SINGAPORE: The Middle East crude market held steady on Monday as traders looked ahead to next week when trade in August-loading cargoes will begin.
Most Middle East producers have raised their official selling prices (OSP) this month amid a stronger Dubai market as steeper backwardation signalled stronger prompt demand.
The latest producer to do so was Qatar, setting the May retroactive OSP for its Marine crude at $106.45 a barrel, up $1.25 a barrel from the previous month.
However, the rises were steeper than expected, traders said, with some expecting spot cargoes to begin trading at a small discount, citing weaker refining margins.
"The rise (in OSPs) is higher than we had expected, especially for the heavier grades," said a trader with a North Asian refiner.
"Crude demand is stronger compared to last month, but we're expecting a small discount for August cargoes," the trader said, pointing to a weak market outlook for light oil products such as naphtha.
Last month, a reduction in OSPs, Brent's widening premium to Dubai crude and a recovery in Asian crude demand as refiners return from maintenance had boosted premiums for Middle Eastern grades.
Traders were awaiting OSP announcements from Iran and Kuwait due later this week.

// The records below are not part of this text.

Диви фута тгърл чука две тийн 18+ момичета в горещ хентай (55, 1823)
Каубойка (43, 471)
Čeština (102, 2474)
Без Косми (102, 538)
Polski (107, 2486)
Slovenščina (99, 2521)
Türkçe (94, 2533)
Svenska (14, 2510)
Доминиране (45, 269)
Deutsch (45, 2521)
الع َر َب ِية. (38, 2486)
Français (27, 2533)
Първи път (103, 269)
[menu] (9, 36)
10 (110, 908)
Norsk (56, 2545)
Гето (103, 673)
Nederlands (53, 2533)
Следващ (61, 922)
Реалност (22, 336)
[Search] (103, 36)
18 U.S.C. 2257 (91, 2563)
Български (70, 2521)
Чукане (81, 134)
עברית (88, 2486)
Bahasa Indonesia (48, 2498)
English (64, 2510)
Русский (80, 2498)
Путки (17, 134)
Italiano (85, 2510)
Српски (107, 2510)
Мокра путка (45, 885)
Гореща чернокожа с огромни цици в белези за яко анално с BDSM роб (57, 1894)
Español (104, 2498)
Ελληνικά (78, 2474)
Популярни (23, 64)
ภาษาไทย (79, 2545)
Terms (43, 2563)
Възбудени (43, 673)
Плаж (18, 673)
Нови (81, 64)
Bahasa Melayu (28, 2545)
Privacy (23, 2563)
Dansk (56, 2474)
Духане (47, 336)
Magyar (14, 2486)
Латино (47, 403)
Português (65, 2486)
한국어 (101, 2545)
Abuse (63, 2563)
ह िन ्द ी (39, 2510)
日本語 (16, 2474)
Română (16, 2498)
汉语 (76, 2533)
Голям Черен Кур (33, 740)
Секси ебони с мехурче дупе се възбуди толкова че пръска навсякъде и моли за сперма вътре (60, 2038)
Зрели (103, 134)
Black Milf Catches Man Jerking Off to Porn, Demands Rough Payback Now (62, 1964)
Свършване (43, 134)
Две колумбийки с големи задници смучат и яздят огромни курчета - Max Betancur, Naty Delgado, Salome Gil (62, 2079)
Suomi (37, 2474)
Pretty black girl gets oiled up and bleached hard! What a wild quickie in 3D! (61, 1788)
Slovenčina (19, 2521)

Revamping a PetroChina subsidiary refinery to process sour crude is taking months longer than expected, cutting the firm's crude oil purchases from Saudi Arabia, two industry sources said.
PetroChina Guangxi Petrochemical, which operates a 200,000-bpd refinery in the southern coastal city of Qinzhou, was earlier expected to finish a retooling programme by around April to start processing high-sulphur Saudi oil, but that is being delayed until August at the earliest, the sources said.
Chinese imports of Saudi crude oil dropped 13 percent in the first four months of the year.